Stored data entries:
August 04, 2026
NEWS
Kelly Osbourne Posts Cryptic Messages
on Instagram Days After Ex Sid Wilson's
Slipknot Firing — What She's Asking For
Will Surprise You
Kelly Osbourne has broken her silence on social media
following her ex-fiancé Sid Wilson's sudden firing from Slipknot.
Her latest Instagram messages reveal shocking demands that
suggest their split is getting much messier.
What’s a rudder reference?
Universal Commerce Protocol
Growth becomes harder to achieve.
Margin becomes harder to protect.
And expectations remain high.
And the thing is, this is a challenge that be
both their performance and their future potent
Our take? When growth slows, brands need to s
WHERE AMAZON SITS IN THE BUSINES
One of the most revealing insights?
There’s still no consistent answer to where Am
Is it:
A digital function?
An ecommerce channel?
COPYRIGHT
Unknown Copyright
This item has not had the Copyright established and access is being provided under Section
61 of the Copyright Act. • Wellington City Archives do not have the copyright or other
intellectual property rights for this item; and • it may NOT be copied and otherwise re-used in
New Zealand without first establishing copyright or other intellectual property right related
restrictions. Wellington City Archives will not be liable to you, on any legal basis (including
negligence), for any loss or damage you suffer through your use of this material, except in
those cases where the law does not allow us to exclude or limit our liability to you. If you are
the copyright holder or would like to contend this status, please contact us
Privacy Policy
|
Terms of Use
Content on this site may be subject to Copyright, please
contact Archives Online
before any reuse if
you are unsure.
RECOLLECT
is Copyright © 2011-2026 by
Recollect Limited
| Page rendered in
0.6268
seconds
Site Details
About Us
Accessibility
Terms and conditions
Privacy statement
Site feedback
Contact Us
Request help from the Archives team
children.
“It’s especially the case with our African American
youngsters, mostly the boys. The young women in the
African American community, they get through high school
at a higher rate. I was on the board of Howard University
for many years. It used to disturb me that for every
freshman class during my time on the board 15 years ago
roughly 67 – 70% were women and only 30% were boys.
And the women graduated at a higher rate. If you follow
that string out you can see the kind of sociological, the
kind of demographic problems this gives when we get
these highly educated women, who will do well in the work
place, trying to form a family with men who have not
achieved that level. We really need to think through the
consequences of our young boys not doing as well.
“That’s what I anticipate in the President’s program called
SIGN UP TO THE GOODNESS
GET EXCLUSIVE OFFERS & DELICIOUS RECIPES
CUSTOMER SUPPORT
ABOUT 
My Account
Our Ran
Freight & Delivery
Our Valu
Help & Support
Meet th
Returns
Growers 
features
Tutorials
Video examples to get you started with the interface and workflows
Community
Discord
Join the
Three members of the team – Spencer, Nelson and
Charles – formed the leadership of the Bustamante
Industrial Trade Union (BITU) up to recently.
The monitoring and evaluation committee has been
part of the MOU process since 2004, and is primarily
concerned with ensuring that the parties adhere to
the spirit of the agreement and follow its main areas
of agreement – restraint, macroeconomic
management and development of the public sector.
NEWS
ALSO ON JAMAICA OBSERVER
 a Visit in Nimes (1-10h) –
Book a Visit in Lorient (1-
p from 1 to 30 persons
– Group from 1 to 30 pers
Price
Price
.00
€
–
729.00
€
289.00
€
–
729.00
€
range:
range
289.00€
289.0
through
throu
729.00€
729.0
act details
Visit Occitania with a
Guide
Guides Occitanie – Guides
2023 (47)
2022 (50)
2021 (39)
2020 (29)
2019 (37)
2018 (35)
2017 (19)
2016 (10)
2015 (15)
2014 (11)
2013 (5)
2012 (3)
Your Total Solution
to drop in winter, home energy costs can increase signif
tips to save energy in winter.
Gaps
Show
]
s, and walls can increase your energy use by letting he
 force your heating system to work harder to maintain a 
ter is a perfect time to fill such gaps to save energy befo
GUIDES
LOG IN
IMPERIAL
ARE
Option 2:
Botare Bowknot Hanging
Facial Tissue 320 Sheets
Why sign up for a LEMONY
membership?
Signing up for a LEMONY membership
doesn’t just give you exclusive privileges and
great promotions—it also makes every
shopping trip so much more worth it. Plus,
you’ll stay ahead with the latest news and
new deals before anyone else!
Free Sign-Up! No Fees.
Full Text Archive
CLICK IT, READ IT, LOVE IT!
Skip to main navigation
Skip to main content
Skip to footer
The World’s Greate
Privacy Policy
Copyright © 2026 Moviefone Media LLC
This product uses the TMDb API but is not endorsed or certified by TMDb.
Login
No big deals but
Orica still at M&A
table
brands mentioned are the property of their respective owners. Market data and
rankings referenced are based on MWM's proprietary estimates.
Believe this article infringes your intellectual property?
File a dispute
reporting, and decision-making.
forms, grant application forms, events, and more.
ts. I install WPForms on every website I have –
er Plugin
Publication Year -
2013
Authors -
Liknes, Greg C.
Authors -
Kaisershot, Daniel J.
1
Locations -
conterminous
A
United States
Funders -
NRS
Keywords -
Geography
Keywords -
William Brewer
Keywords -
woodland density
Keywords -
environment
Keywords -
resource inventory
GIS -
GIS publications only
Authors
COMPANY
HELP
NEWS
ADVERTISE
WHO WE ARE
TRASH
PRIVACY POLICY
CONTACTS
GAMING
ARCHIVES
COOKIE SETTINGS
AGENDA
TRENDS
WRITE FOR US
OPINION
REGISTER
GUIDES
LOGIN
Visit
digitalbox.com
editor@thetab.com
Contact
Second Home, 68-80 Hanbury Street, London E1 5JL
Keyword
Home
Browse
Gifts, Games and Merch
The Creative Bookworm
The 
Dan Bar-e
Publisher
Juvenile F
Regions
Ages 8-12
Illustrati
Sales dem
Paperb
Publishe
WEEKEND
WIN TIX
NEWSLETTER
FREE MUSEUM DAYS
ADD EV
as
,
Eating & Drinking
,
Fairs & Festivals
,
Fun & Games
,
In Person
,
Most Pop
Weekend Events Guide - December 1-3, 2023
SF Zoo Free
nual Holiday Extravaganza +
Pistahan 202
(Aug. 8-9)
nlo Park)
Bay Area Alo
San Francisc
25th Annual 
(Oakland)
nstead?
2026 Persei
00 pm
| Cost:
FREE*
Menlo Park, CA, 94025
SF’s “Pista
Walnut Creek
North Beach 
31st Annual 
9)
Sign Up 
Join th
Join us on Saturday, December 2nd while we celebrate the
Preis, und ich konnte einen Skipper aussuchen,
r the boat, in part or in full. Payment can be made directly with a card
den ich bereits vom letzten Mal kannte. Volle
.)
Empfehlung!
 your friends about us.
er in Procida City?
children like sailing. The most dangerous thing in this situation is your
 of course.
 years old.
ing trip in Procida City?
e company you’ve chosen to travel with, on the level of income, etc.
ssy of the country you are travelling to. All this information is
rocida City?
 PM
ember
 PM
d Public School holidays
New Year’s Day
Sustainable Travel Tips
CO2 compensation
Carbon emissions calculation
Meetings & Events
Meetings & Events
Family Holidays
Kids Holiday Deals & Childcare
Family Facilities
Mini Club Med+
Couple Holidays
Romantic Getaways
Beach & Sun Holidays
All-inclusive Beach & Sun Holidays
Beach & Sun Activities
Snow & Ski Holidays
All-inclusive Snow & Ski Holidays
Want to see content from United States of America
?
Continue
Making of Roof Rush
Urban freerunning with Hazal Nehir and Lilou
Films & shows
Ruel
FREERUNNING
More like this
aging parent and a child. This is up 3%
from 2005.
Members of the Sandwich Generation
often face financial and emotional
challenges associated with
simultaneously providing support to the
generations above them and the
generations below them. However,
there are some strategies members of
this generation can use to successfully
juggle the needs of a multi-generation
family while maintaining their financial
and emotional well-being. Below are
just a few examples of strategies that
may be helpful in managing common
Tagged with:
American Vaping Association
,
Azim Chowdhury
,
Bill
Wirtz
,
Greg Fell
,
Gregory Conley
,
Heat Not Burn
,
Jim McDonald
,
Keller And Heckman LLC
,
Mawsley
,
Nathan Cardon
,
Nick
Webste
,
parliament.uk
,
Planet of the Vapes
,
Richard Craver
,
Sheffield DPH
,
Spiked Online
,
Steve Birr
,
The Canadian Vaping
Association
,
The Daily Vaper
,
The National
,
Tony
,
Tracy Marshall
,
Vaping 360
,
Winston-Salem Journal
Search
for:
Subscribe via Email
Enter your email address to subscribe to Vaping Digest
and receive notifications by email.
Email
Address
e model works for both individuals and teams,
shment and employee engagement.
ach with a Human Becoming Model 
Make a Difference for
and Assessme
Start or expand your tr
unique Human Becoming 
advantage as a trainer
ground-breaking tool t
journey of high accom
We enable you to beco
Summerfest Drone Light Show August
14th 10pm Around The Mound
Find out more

#### WHAT THE TASK REQUIRES:
Each line from the one containing "We enable you to beco" to the end of the entries above should be copied exactly, and no other line.

#### COMPLETED EXERCISE:
We enable you to beco
Summerfest Drone Light Show August
14th 10pm Around The Mound
Find out more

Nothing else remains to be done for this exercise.